Par courrier du 23 mars 2023 remis en main propre, Monsieur [X] [H] a été convoqué à un entretien préalable au licenciement fixé au 31 mars 2023, avec notification de sa mise à pied à titre conservatoire.
Par courrier du 11 avril 2023, Monsieur [X] [H] a été licencié pour cause réelle et sérieuse.
Par requête du 11 décembre 2023, Monsieur [X] [H] a saisi le Conseil de Prud’hommes de Longwy, aux fins de juger que son licenciement est dépourvu de toute cause réelle et sérieuse, et de voir condamner la société [1] à des dommages et intérêts pour licenciement abusif et à des dommages et intérêts pour manquement à l’obligation de sécurité.

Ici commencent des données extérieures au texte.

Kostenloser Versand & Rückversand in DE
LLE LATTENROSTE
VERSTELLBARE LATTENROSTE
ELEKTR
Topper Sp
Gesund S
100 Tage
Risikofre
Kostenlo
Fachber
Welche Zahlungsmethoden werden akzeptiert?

Par jugement du 02 janvier 2025 le Conseil de Prud’hommes de Longwy a confirmé le licenciement de Monsieur [H] pour cause réelle et sérieuse, l’a débouté de l’ensemble de ses demandes et l’a condamné aux entiers dépens.

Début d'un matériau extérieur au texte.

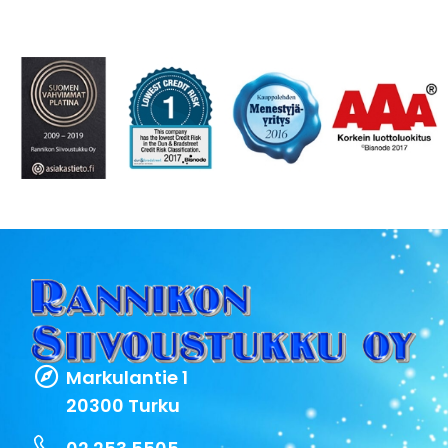
Markulantie 1
20300 Turku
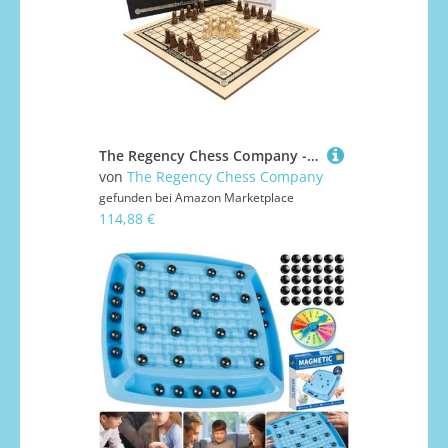
The Regency Chess Company - Wikinger-Brettspiel Hnefatafl - Holzbrett (Deluxe Edition) - 2 Spieler - ab 15 Jahren
von
The Regency Chess Company
gefunden bei
Amazon Marketplace
114,88 €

Vu l’appel formé par Monsieur [X] [H] le 30 janvier 2025,
Vu l’article 455 du code de procédure civile,
Vu les conclusions de Monsieur [X] [H] déposées sur le RPVA le 29 avril 2025, et celles de la SNC [1] déposées sur le RPVA le 8 juillet 2025,
Vu l’ordonnance de clôture rendue le 19 novembre 2025,
Monsieur [X] [H] demande de :
— prononcer la recevabilité de l’appel de la société [4] et son bien-fondé, (sic)

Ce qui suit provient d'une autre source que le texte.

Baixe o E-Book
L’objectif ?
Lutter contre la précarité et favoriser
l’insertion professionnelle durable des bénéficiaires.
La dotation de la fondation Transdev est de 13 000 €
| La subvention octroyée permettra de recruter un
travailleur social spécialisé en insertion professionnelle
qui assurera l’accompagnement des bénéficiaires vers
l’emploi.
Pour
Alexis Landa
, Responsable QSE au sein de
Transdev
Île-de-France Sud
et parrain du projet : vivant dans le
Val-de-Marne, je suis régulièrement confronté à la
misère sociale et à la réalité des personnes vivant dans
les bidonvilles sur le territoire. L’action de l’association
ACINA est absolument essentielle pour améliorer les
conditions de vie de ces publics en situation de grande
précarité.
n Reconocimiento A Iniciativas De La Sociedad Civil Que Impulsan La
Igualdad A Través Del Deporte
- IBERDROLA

— recevoir les moyens de fait et de droit de la société [4], (sic)
— en conséquence, infirmer le jugement du conseil de prud’hommes de Longwy en date rendu le 2 janvier 2025 en ce qu’il a :
— confirmé le licenciement pour cause réelle et sérieuse,
— débouté l’appelant de l’ensemble de ses demandes,
*
Statuant à nouveau :
— constater que le licenciement est dépourvu de toute cause réelle et sérieuse,
— condamner la SNC [1] à lui payer les sommes suivantes :
— 47 613,43 euros nets à titre de dommages et intérêts pour licenciement dépourvu de cause réelle et sérieuse,
— 5 601,58 euros nets au titre du manquement à l’obligation de sécurité,
— condamner la SNC [1] à lui payer, au titre de l’article 700 du code de procédure civile, 2 500 euros pour la première instance, et 2 500 euros au titre pour la procédure d’appel,
— débouter la SNC [1] de l’ensemble de ses demandes, fins et prétentions,
— condamner la SNC [1] aux entiers frais et dépens.
La SNC [1] demande de :
A titre principal :
— confirmer le jugement du conseil de prud’hommes de Longwy du 2 janvier 2025,
Et y ajoutant :
— débouter Monsieur [X] [H] de sa demande de dommages et intérêts pour manquement à l’obligation de sécurité,
A titre subsidiaire :
— cantonner le montant des dommages et intérêts pour licenciement sans cause réelle et sérieuse à la somme de 8 402,37 euros nets,
— débouter Monsieur [X] de toutes ses demandes plus amples ou contraires,
— condamner Monsieur [X] [H] à lui payer la somme de 2 500 euros au titre de l’article 700 du code de procédure civile,
— condamner Monsieur [X] [H] aux entiers frais et dépens de 1ère instance et d’appel, y compris ceux liés aux frais de signification ou d’exécution forcée qui seront rendus nécessaires conformément aux dispositions de l’article 696 du code de procédure civile.
SUR CE, LA COUR
Pour plus ample exposé sur les moyens et prétentions des parties, il est expressément renvoyé aux dernières écritures qu’elles ont déposées sur le RPVA, s’agissant de l’employeur le 08 juillet 2025 et en ce qui concerne le salarié le 29 avril 2025.
Sur le licenciement
La lettre de licenciement (pièce 5 de la société [1]) est ainsi rédigée :
« Monsieur,
Nous faisons suite à l’entretien préalable en date du vendredi 31 mars 2023 auquel nous vous avons convoqué et au cours duquel vous vous êtes présenté, assisté de Monsieur [C].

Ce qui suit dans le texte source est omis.